Firsly, I carry around my state as nested arrays, the structure of which I initialize in constructors.

function Table(i) {
   have(i,"rows")
   have(i,"cols","Cols")
}

The have function ensures that some variable is a nested array with certain keys (in this case, rows and cols).

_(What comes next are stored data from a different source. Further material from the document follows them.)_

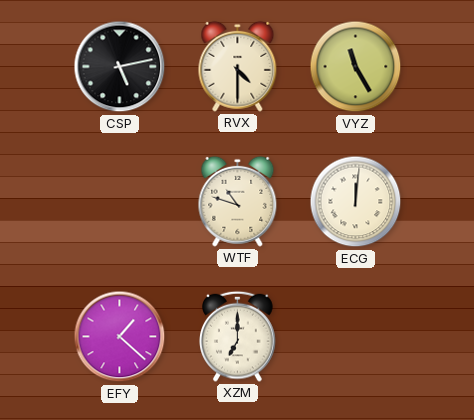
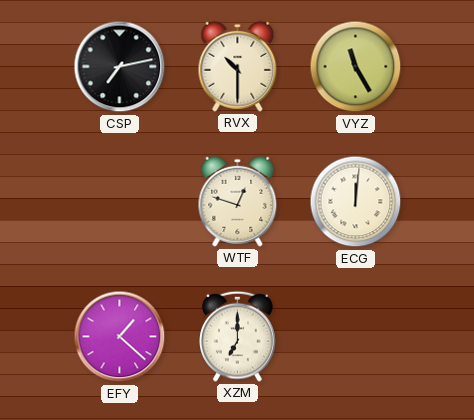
CSP: 5:13 -> 7:13
RVX: 4:30 -> 10:30
WTF: 10:48 -> 12:48
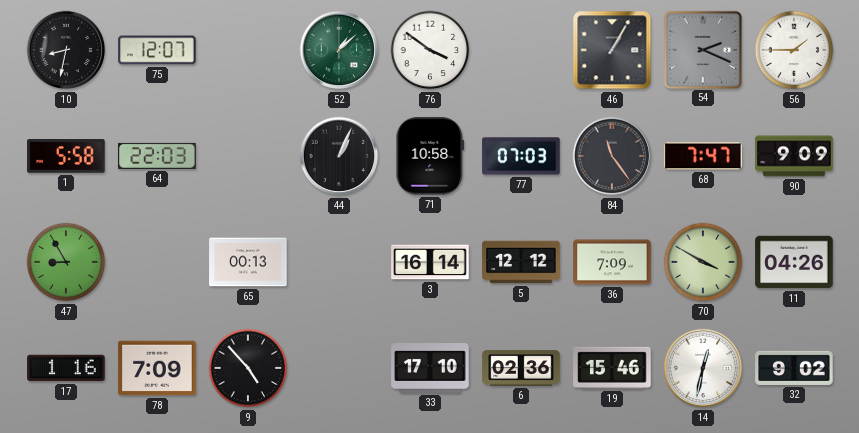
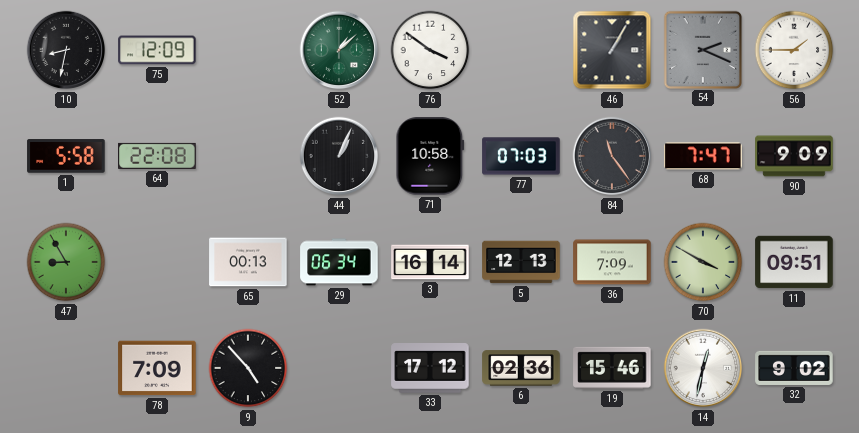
75: 12:07 -> 12:09
64: 22:03 -> 22:08
29: none -> 06:34
5: 12:12 -> 12:13
11: 04:26 -> 09:51
17: 1:16 -> none
33: 17:10 -> 17:12
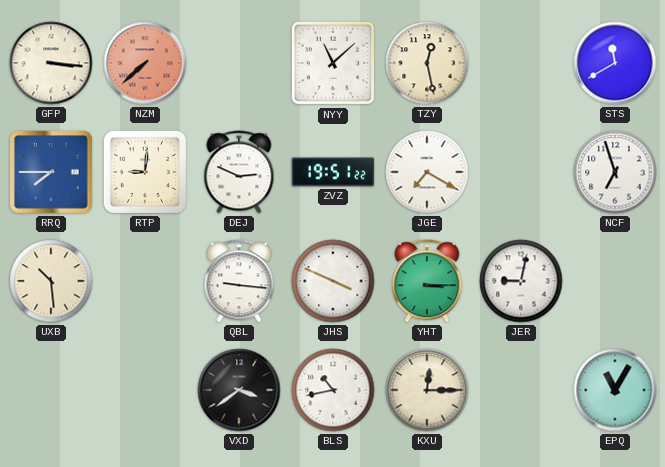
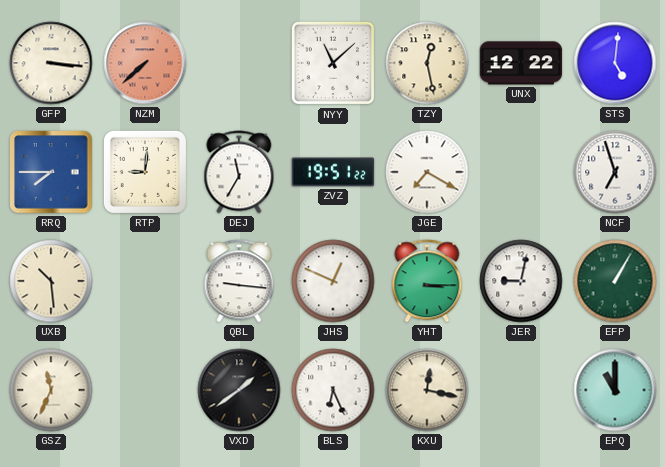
UNX: none -> 12:22
STS: 11:40 -> 5:01
DEJ: 2:49 -> 11:35
JHS: 3:49 -> 12:49
EFP: none -> 1:05
GSZ: none -> 11:34
VXD: 3:39 -> 1:39
BLS: 10:43 -> 6:26
KXU: 12:15 -> 12:17
EPQ: 11:05 -> 11:00
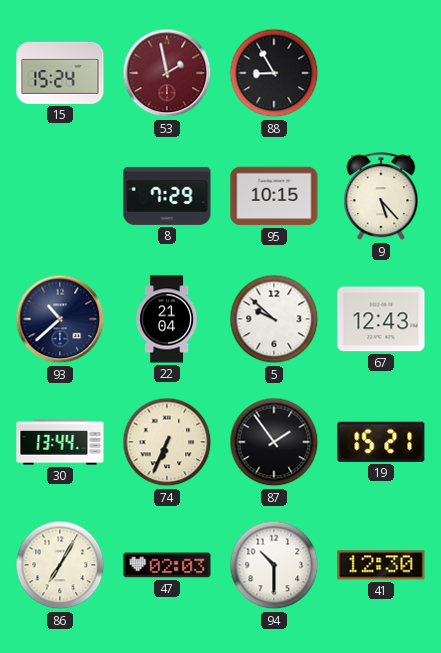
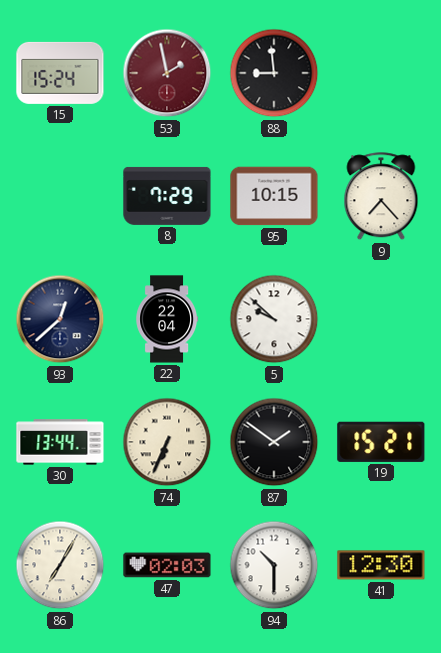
88: 8:55 -> 8:59
9: 5:23 -> 7:23
93: 10:38 -> 12:38
22: 21:04 -> 22:04
67: 12:43 -> none
87: 1:54 -> 1:51
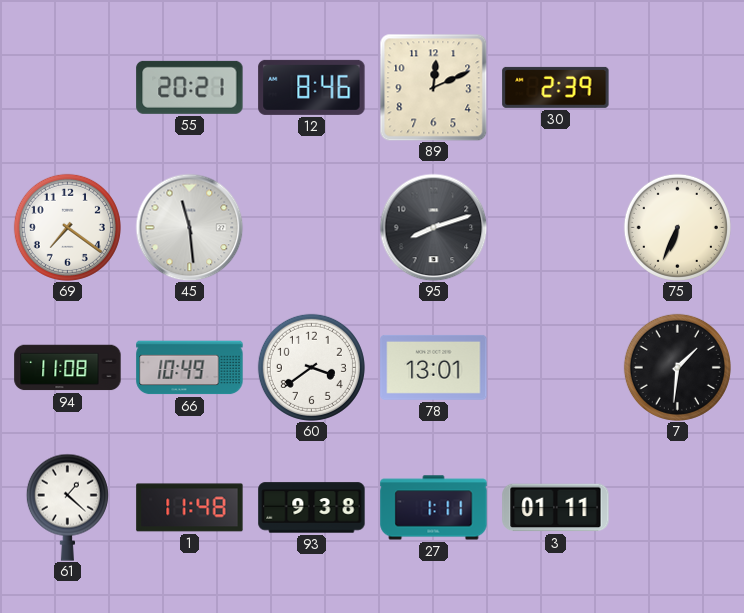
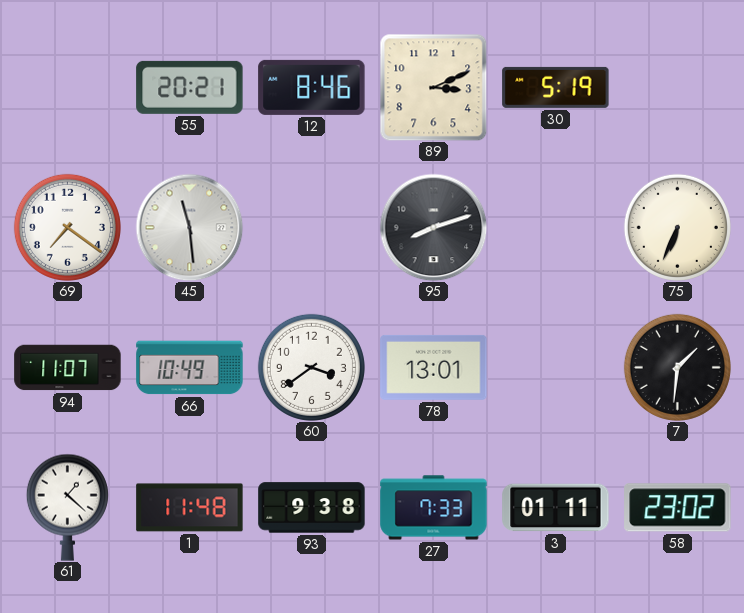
89: 12:11 -> 3:11
30: 2:39 -> 5:19
94: 11:08 -> 11:07
27: 1:11 -> 7:33
58: none -> 23:02
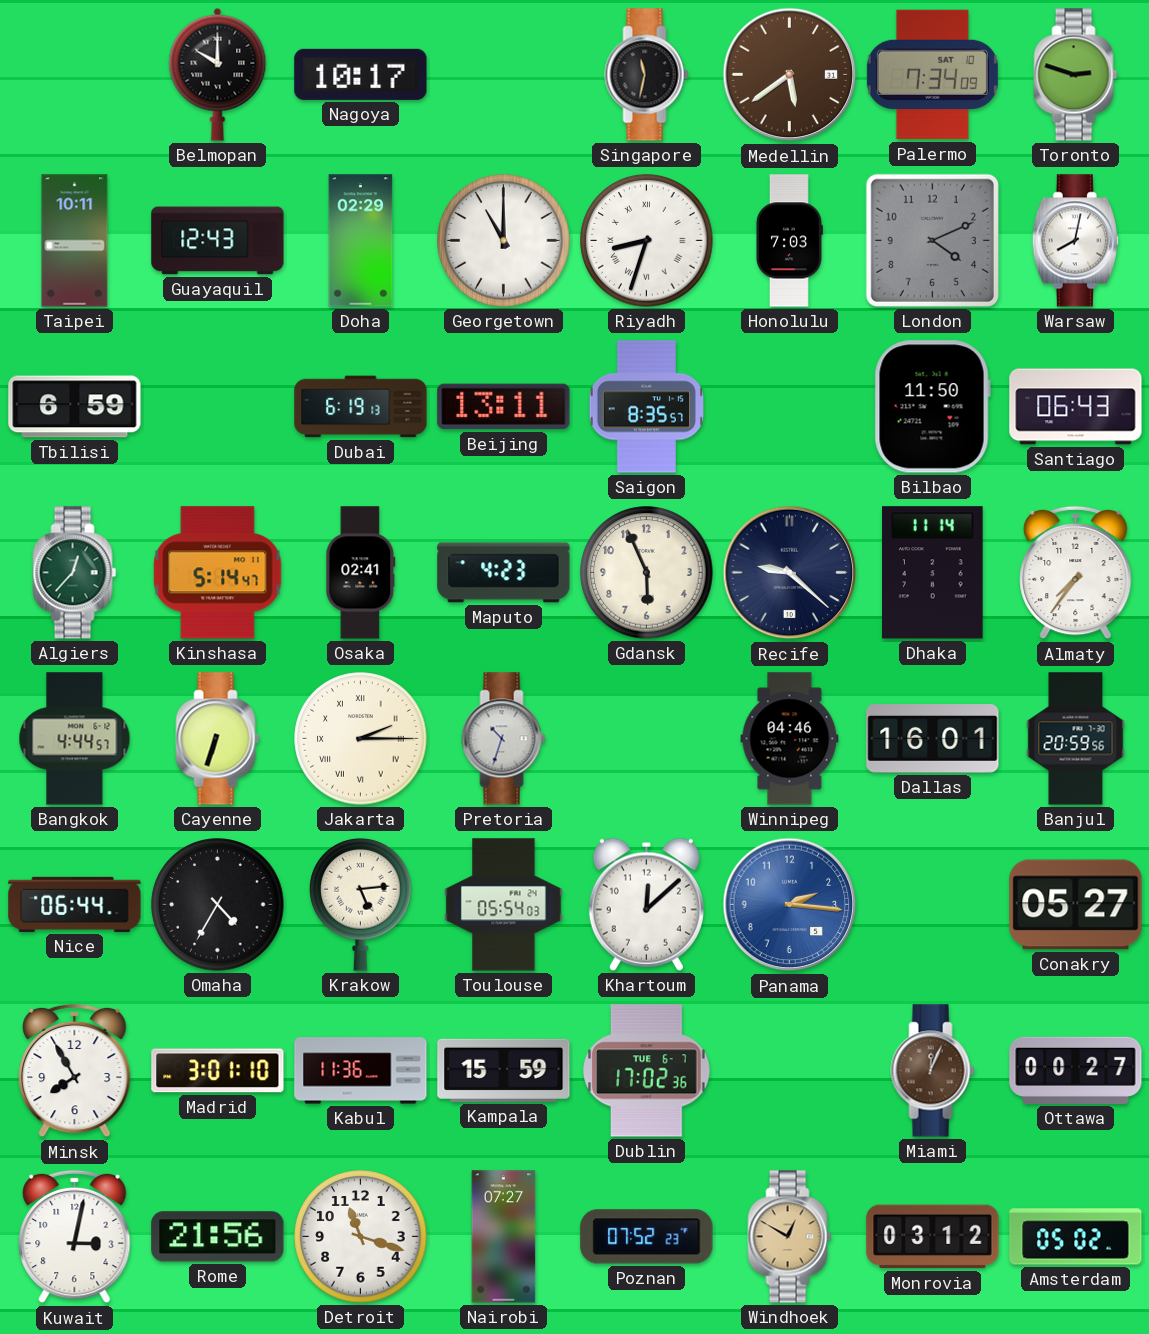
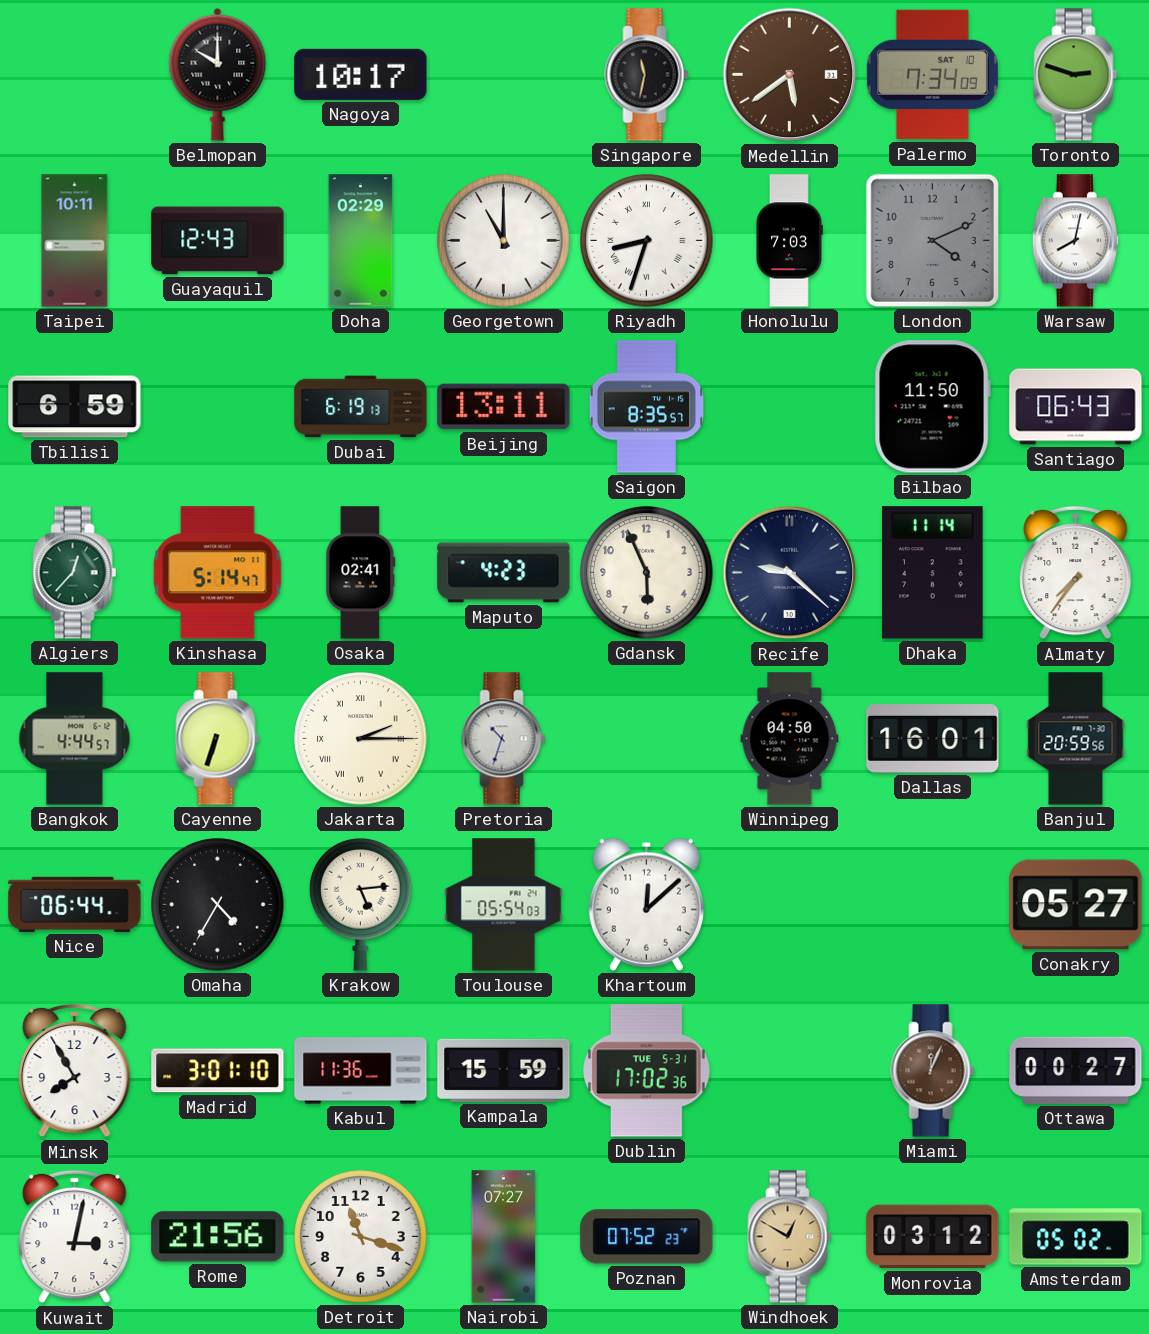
Winnipeg: 04:46 -> 04:50
Panama: 2:16 -> none
Dublin date: TUE 6-7 -> TUE 5-31
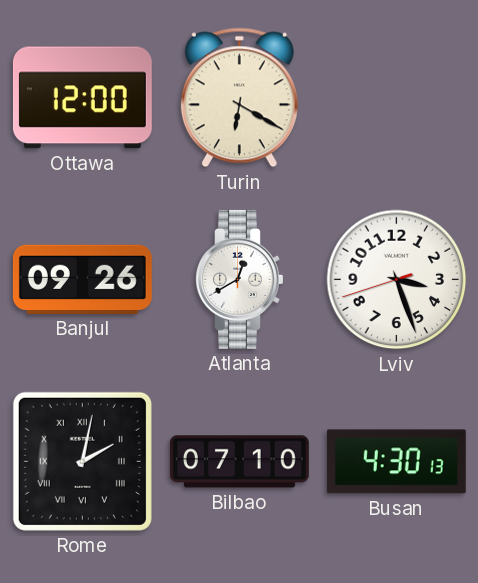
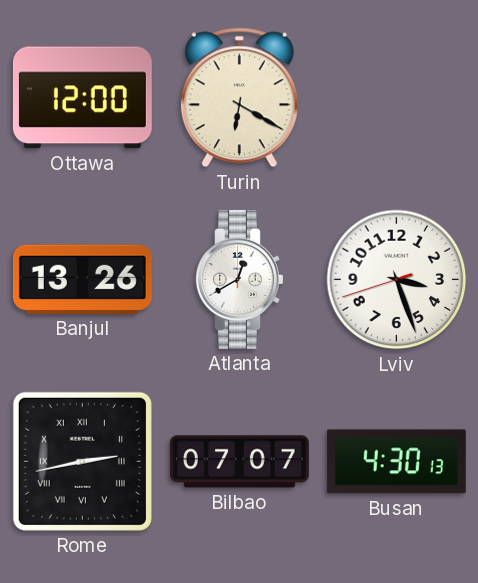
Banjul: 09:26 -> 13:26
Rome: 2:02 -> 2:43
Bilbao: 07:10 -> 07:07
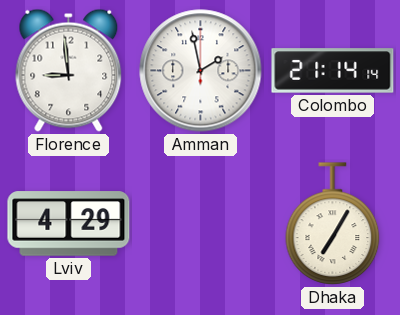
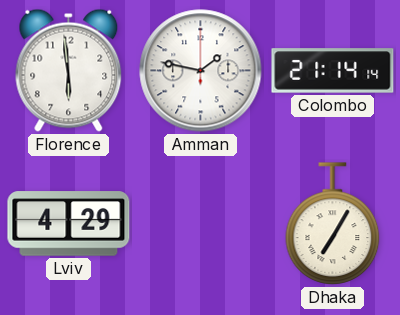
Florence: 8:59 -> 5:59
Amman: 1:58 -> 1:47
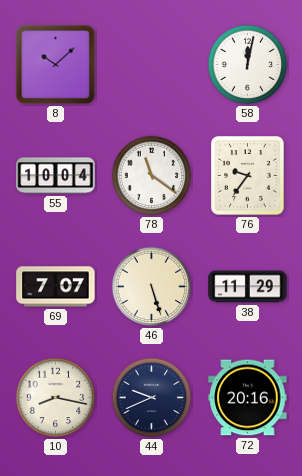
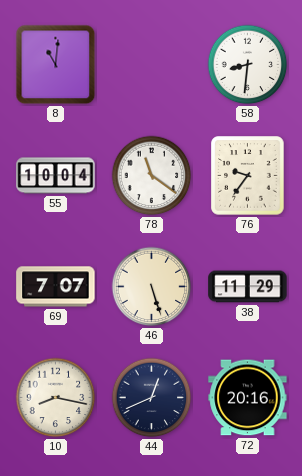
8: 10:08 -> 11:01
58: 12:02 -> 8:31
44: 9:41 -> 12:41
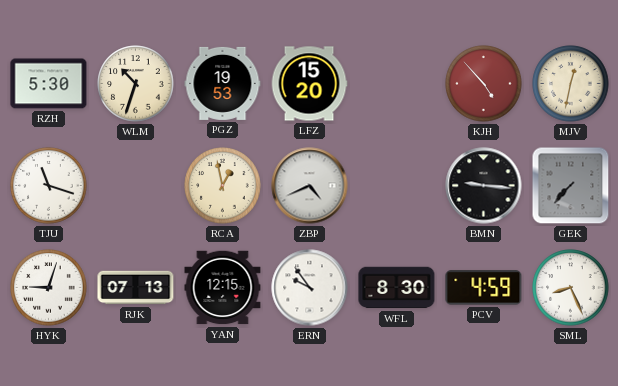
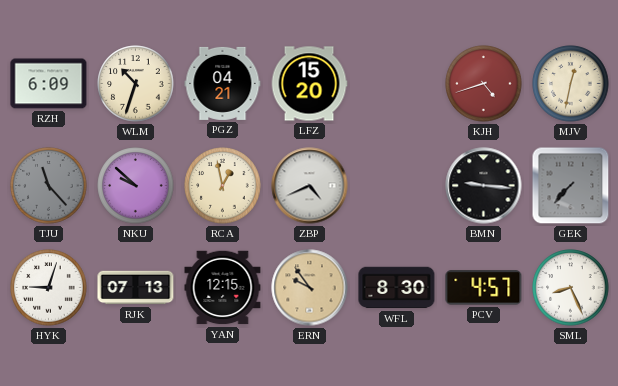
RZH: 5:30 -> 6:09
PGZ: 19:53 -> 04:21
KJH: 4:53 -> 4:42
TJU: 11:18 -> 11:23
TJU dial: white -> grey
NKU: none -> 9:52
ERN dial: white -> champagne
PCV: 4:59 -> 4:57
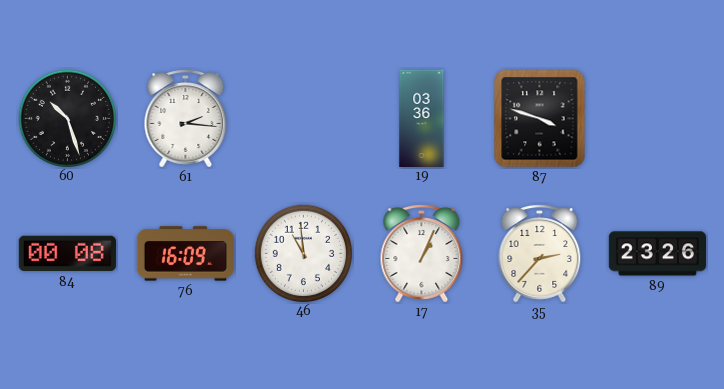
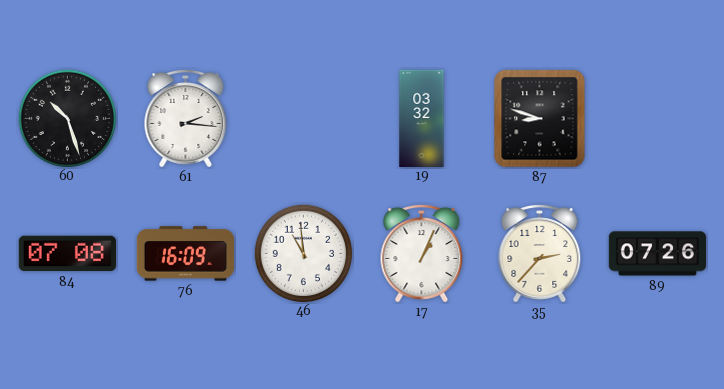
19: 03:36 -> 03:32
87: 3:48 -> 8:48
84: 00:08 -> 07:08
89: 23:26 -> 07:26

function have(lst,key,fun)   { 
  lst[key][1];    
  delete lst[key][1]
  if (fun)
    @fun(lst[key])
}

Have has an optional third argument which, is used, defines some nested constructor. For example, in the above, the Cols constructor was offered as the way to initialize the cols key of a Table:

function Cols(i) {
  i["n"]   = 0
  i["sum"] = 0
}

Much Less `/pattern/ {action}`

Most of my code makes no use of pattern-directed programming. Why? Well, you can't build libraries of reusable code if every line in the library wants to takeover the top-level control for itself. So when I need to read from files or standard input, I to things like the following. Here, t is the Table initialized above and

line is the function used to read the next line;
f0,f1 are functions called to update the Table - f0 processes the header of the file (on line 1); - f1 processes all the all line

function readcsv(file,t,line,f0,f1,    str,a,n) {
  str = @line(file)
  while(str != -1) {
    split(str,a,FS)
    if(n++) 
      @f1(t,a)
    else    
      @f0(t,a)
    str = @line(file)
  }
  close(file)
}

function _readline(file,   str) {
  # if a line ends with ",", it is continues on next line
  if ((getline str < file) > 0) {
    gsub(/[ \t\r]*/,"",str)  # kill whitespace
    gsub(/#.*$/,"",str)      
    if ( str ~ /,$/ )
      return str _readcsvLine(file)
    else
      return str
  }
  return -1
}
function _readcsvHead(t,lst,i,
                      klassed,n,txt) {
  for(n in lst) {
    txt = lst[n]
	 	have(t.cols.all,n)
    Column(t.cols.all[n],txt,n)
    if (txt ~ /^</)  {
       klassed++
       t.cols.less[n]
    } else if (txt ~ /^>/)  {
       klassed++
       t.cols.more[n]
    } else if (txt ~ /^!/)  {
       klassed++
		   t.cols.klass[n]
	  } else
       t.cols.indep[n]
  }
}
function _readcsvRow(t,lst,   j) {
   j=length(t.rows)+1
   have(t.rows,j,"Row")
   Row1(t.rows[j], t, lst)
}

Define all locals. Add extra arguments to function definitions so none of the temporaries used in

AWK locals can be defined as extra function arguments.